Pre-primary education is compulsory from age 6 to 7. Its purpose is to help a child prepare for learning according to the primary education curriculum. Pre-primary education is carried out according to a one-year general pre-primary education curriculum approved by the Minister of Education and Science. Its content is focused on the development of the child’s general competences – social and health care, knowledge and understanding of the world, communication and artistic expression – through integrated development activities. Private, state or municipal kindergartens, school-kindergartens, schools or other institutions, as well as freelance educators or other education providers can provide pre-primary education.
According to the Law on Education, children who have reached the age of seven must attend the first form. The duration of the primary education programme is four years. Compulsory primary education can be obtained in kindergarten-schools, in primary schools and, less commonly, in basic or secondary schools. After completion of their primary education, pupils begin the 6-year basic education. The purpose of basic education is to provide an individual with the basics of moral, sociocultural and civic maturity, general literacy, the basics of technological literacy, to cultivate national consciousness, to foster an intent and ability to make decisions and choices and to continue learning. Basic education is acquired upon completion of the basic education curriculum and testing the pupils’ learning achievements.
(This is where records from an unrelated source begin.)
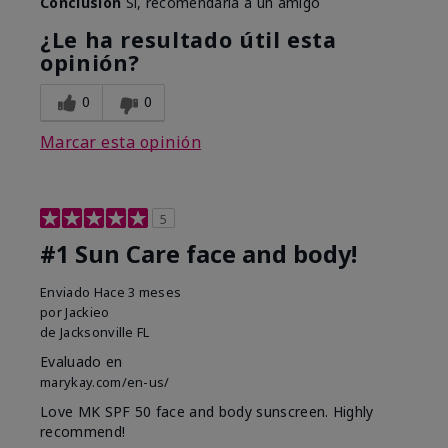
Conclusión
Sí, recomendaría a un amigo
¿Le ha resultado útil esta
opinión?
0
0
Marcar esta opinión
5
#1 Sun Care face and body!
Enviado
Hace 3 meses
por
Jackieo
de
Jacksonville FL
Evaluado en
marykay.com/en-us/
Love MK SPF 50 face and body sunscreen. Highly
recommend!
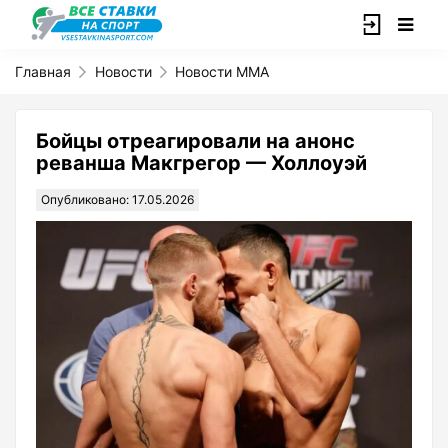
Главная
Новости
Новости ММА
Бойцы отреагировали на анонс
реванша Макгрегор — Холлоуэй
Опубликовано: 17.05.2026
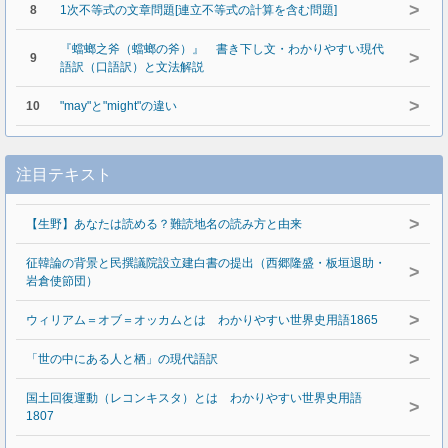
>
8
1次不等式の文章問題[連立不等式の計算を含む問題]
『蟷螂之斧（蟷螂の斧）』 書き下し文・わかりやすい現代
>
9
語訳（口語訳）と文法解説
>
10
"may"と"might"の違い
注目テキスト
>
【生野】あなたは読める？難読地名の読み方と由来
征韓論の背景と民撰議院設立建白書の提出（西郷隆盛・板垣退助・
>
岩倉使節団）
>
ウィリアム＝オブ＝オッカムとは わかりやすい世界史用語1865
>
「世の中にある人と栖」の現代語訳
国土回復運動（レコンキスタ）とは わかりやすい世界史用語
>
1807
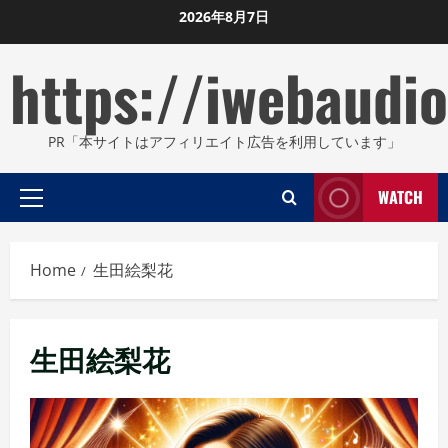
Skip
2026年8月7日
to
https://iwebaudio
content
PR「本サイトはアフィリエイト広告を利用しています」
WATCH
Primary
Menu
Home
生田絵梨花
生田絵梨花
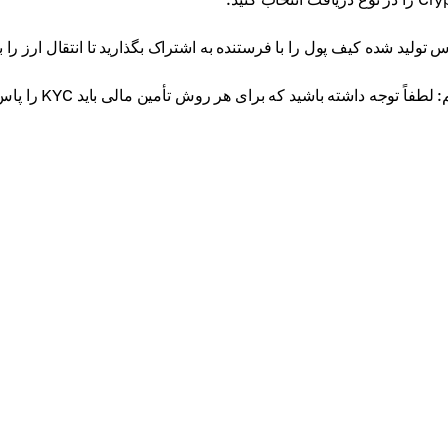
 تولید شده کیف پول را با فرستنده به اشتراک بگذارید تا انتقال ارز را بپ
:
لطفاً توجه داشته باشید که برای هر روش تأمین مالی باید KYC را پاس کنید.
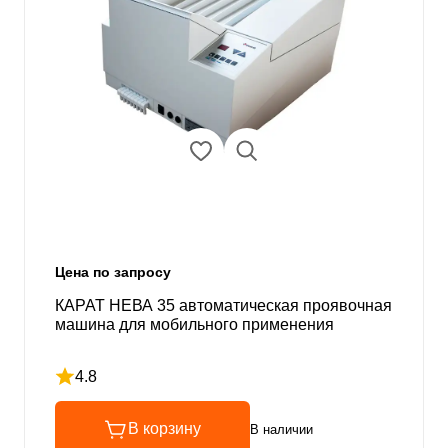
Цена по запросу
КАРАТ НЕВА 35 автоматическая проявочная
машина для мобильного применения
4.8
Рейтинг 4.8 из 5
В корзину
В наличии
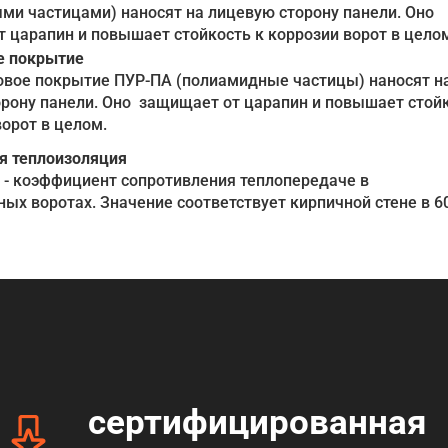
и частицами) наносят на лицевую сторону панели. Оно
 царапин и повышает стойкость к коррозии ворот в цело
е покрытие
овое покрытие ПУР-ПА (полиамидные частицы) наносят н
рону панели. Оно защищает от царапин и повышает стой
ворот в целом.
я теплоизоляция
т* - коэффициент сопротивления теплопередаче в
х воротах. Значение соответствует кирпичной стене в 6
сертифицированная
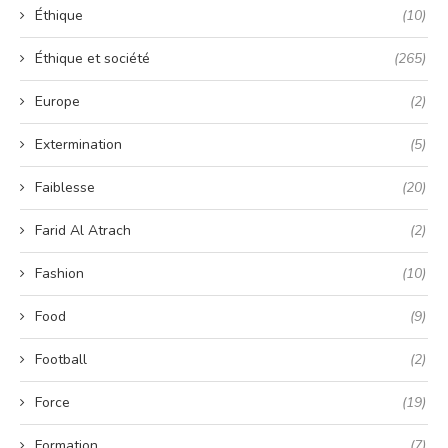
Éthique
(10)
Éthique et société
(265)
Europe
(2)
Extermination
(5)
Faiblesse
(20)
Farid Al Atrach
(2)
Fashion
(10)
Food
(9)
Football
(2)
Force
(19)
Formation
(7)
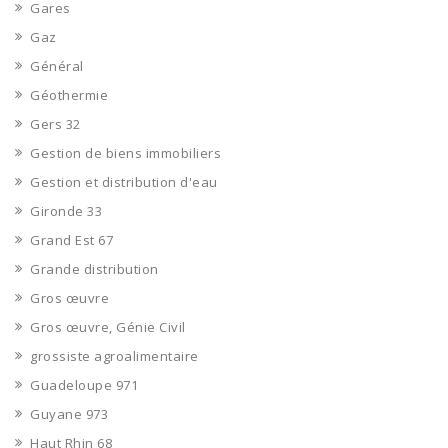
Gares
Gaz
Général
Géothermie
Gers 32
Gestion de biens immobiliers
Gestion et distribution d'eau
Gironde 33
Grand Est 67
Grande distribution
Gros œuvre
Gros œuvre, Génie Civil
grossiste agroalimentaire
Guadeloupe 971
Guyane 973
Haut Rhin 68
Secondary education is not compulsory and usually lasts two years (11th-12th forms of the secondary school (3rd-4th forms of the gymnasium). The purpose of secondary education is to assist a person in the acquisition of general academic, sociocultural and technological literacy, moral, national and civic maturity, and the basics of vocational competence. Secondary education is acquired upon completion of the secondary education curriculum and the passing of Matura examinations.
Vocational schools provide both basic and secondary education training leading to a qualification. The duration of the programmes can be either two or three years depending on whether it is intended to provide basic or secondary education or whether it is adapted to persons with special needs. The duration of studies for students who have already acquired secondary education is one to two years. Requirements for vocational education programmes are set out by the General Requirements and Vocational Education and Training Standards of the Ministry of Education and Science. Vocational education programmes are developed by vocational education providers in cooperation with employers.
According to Law on Education, the higher education studies is provided to everyone who has acquired at least secondary education, has enrolled in a higher education institution and is capable to study independently. Foundations of activities of higher education institutions and studies therein are set out by the Law on Higher Education and Research (2009).
All levels of formal education are partly funded in Lithuania on the principal of pupil’s or student’s “voucher”, i.e. pupils and students can choose a school and the school receives funding depending on the number of students. The student’s voucher is a fixed subsidy of the state that is distributed through municipalities to schools and non-formal education institutions and through the Ministry of Education, Science and Sport to high schools. The size of the pupil’s and student’s voucher is set by the government. This model of funding was launched in 2002 and gradually introduced to all stages of education. The pupil’s or student’s voucher is provided to both state and private educational institutions. In state schools, the founder provides the remaining funds needed, and private schools can raise the money by charging tuition fees, receiving it through private sponsorship, etc. The money of the pupil’s or student’s voucher cannot be allocated to needs other than education.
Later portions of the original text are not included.